The main aim of the national curriculum is to raise standards, making sure all children have a broad and balanced education up to the age of 16. In the past, many students dropped important subjects like modern language or science at 13 or 14 (Boone, 2006). If these mergers become successful, no different from major corporations, they mean expanded profit margins for whoever holds the asset. These schools are already considered financial assets, through the increase in property value around them, whether the property is owned by the government or privately owned (Boone, 2006).
This is not a major issue for public schools, but when you consider privately owned schools, or Universities, the profitability of these corporations pedaling degrees must be realized. More often than not, these Universities are considered to be doing a common good, and therefore held in the charitable status tax bracket, where they are to very minimally taxed. This leads to more profit gains, and less reason to complicate the curriculum even if it fails to serve its purpose.

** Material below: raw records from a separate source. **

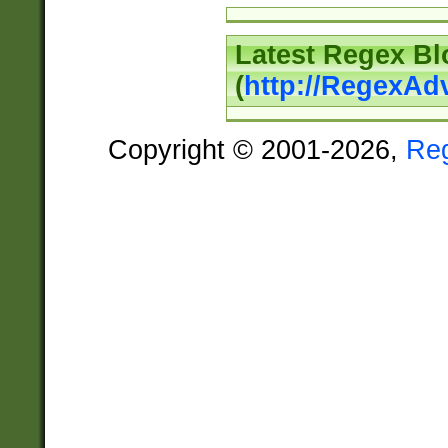
Latest Regex Bl
(
http://RegexAd
Copyright © 2001-2026,
Re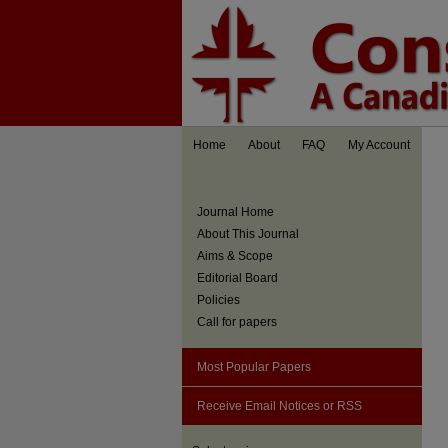
Home
About
FAQ
My Account
Journal Home
About This Journal
Aims & Scope
Editorial Board
Policies
Call for papers
Most Popular Papers
Receive Email Notices or RSS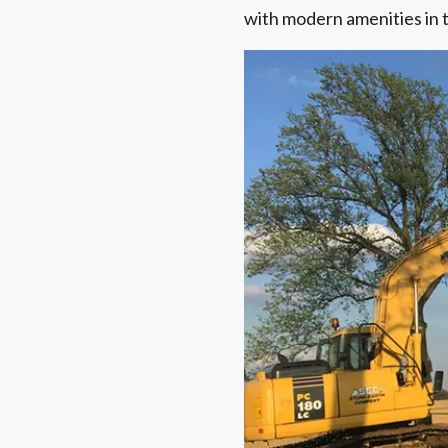
with modern amenities in 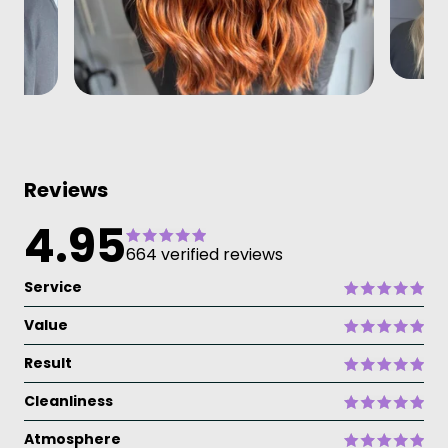
Reviews
4.95
664 verified reviews
Service
Value
Result
Cleanliness
Atmosphere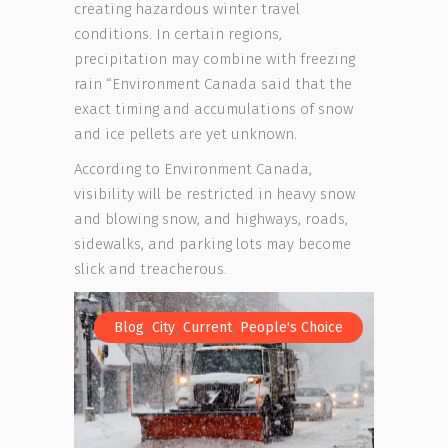
creating hazardous winter travel
conditions. In certain regions,
precipitation may combine with freezing
rain “Environment Canada said that the
exact timing and accumulations of snow
and ice pellets are yet unknown.
According to Environment Canada,
visibility will be restricted in heavy snow
and blowing snow, and highways, roads,
sidewalks, and parking lots may become
slick and treacherous.
,
,
,
Blog
City
Current
People's Choice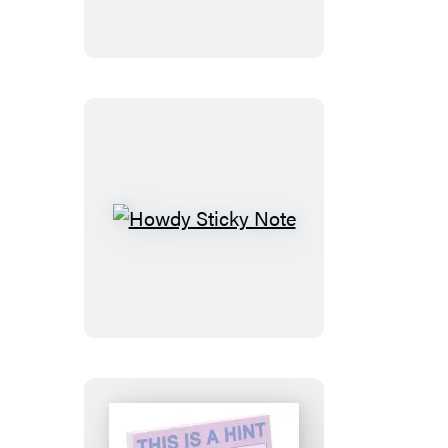
Note
Howdy
Sticky
Note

In her essay, From Social Class and the Hidden Curriculum of Work Jean Anyon identifies the hypocrisies in the education system. One of her major points is that in the higher income classrooms the majority of the students’ parents are executives, and only 10% are minorities. A common finding in her research is that the working class schools lack the necessary materials, or faculty, to be considered equal with the other school systems. Anyon also argues that the curriculums are different. students in different social-class backgrounds are rewarded for classroom behaviors that correspond to personality traits allegedly rewarded in the different occupational strata – the working classes for docility and obedience, the managerial classes for initiative and personal assertiveness. (Anyon, 1980) The defining line of the difference between what Anyon considers to be the executive curriculum and the working class is that the use of efficient learning methods verses inefficient forms.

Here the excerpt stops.